In this video from April 2009, then-law student Joel Pollak takes on Rep. Barney Frank on the financial crisis.

 

EDITOR’S NOTE: Carol Felsenthal joins Chicagomag.com starting today as a blogger covering politics. She has written several books and profiles, and blogs for The Hill and The Huffington Post.

Joel Pollak, 32, (graduate of Niles North, Harvard College, Harvard Law School), wants Jan Schakowsky‘s seat in the U.S. House of Representatives.

The six-term liberal Democrat seems a good fit for her district, which covers parts of the north suburbs and Chicago’s North Side, and she won in 2008 with 75 percent of the vote.

But this year promises to be different. Just ask Martha Coakley or Jon Corzine.
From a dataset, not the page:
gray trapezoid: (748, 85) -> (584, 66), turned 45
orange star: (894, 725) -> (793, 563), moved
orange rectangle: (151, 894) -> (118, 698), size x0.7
And Pollak, an Orthodox Jew born in South Africa, is a formidable young Republican.

His first 15 minutes of fame came a year ago, during a speech by Barney Frank at Harvard (above). Pollak asked the increasingly irritated Congressman, "How much, if any, responsibility do you have for the financial crisis?" Frank blustered and bullied, but Pollak, calm and articulate, persisted.

After college—"I was then a raving Democrat," he told me in a telephone interview—Pollak went to South Africa on a fellowship. He stayed to tutor in the impoverished township of Khayelitsha, continuing to believe that the role of government is to "transform the lives of the disadvantaged." He voted for Schakowsky, for Gore and Kerry for president, and, in 2004, for Barack Obama for the Senate.
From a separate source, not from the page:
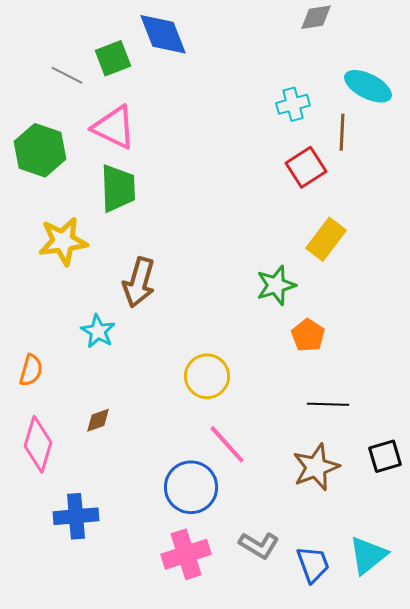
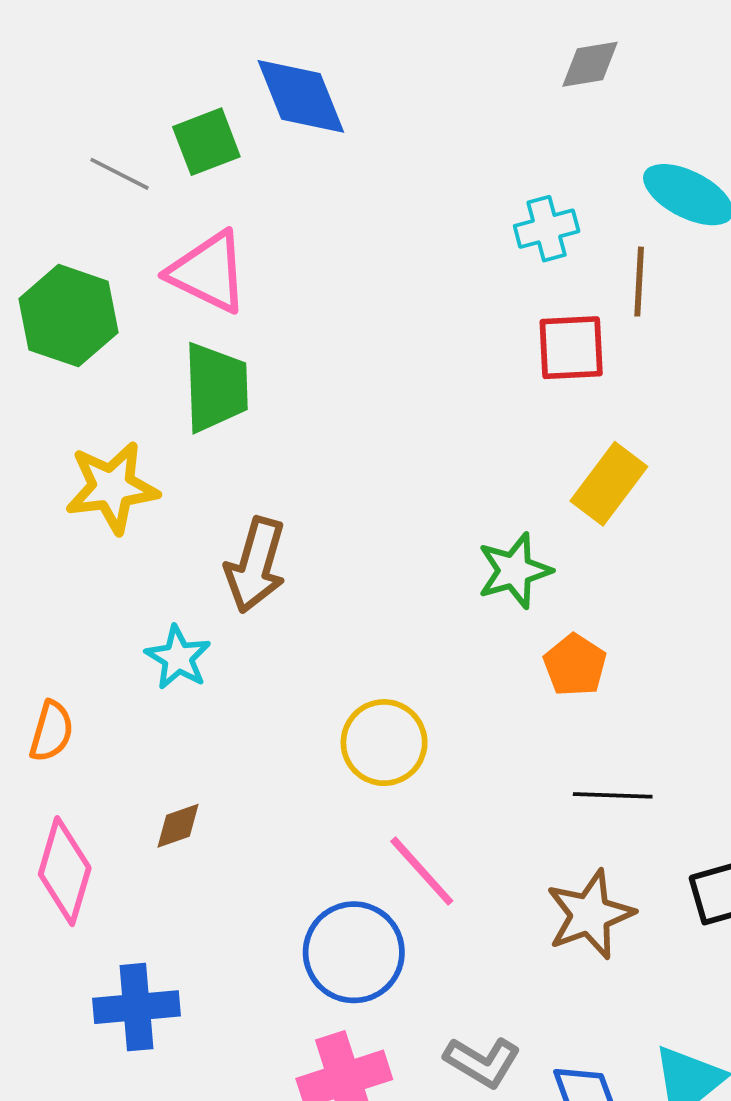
red square: (306, 167) -> (571, 348), turned 30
After arriving at Harvard Law in 2006, Pollak moved right. The new Congress under House Speaker Nancy Pelosi, he says, had no agenda other than bashing Bush. And while Pollak claims to carry no brief for Bush, he admired the former president’s "tireless" efforts in the HIV/AIDS battle in Africa. Pollak concedes to Obama the ability to articulate both sides of an argument, "but [Obama] always comes down on the wrong side, … unwilling to take leadership, even when he knows the right direction." (Pollak volunteered for John McCain in 2008.)

Having secured the GOP nomination after running unopposed in the February primary, Pollak now boasts that an endorsement from Alan Dershowitz, the Harvard professor and Obama supporter, is in the bag. A formal nod will come later this spring, he promises, when Dershowitz, for whom Pollak worked as a research assistant, travels to Chicago for a press conference. (Dershowitz had not responded by post time to attempts to confirm the endorsement.)

Pollak is also getting support from local Tea Partiers, to whom he provided legal advice on stopping the transfer of prisoners from Guantanamo Bay to a state prison here.

Rep. Schakowsky refused an interview, but relayed the statement: "Tea Party-endorsed candidates don’t share the values of the 9th Congressional District."

Last Thursday, Pollak drove to Grand Rapids, Michigan, to guest on Fox News’ Hannity, which was broadcast from a bookshop. Asked by host Sean Hannity to grade Obama on economics and national security, Pollak gave an "F" in both. Pollak also promised that he would push for the freshman class to sign what Hannity called "a new contract with America."

As for the healthcare bill, Pollak says the law will have to be "repealed" because it is "designed to fail." He and his wife—a South African of mixed race who grew up in Cape Town—have every incentive, he argues, to skip insurance and pay the fine.

While describing himself as "pro-life," Pollak adds, "I’m not running on social issues." Like Dershowitz, Pollak is vitally interested in Israel, and charges that Obama has "never had a serious commitment to protect Israel from the possibility of an Iranian nuclear weapon."

Win or lose, Pollak seems the sort of go-getter to give Democrats hives—alleviated somewhat by the fact that the foreign-born Republican can’t run for President.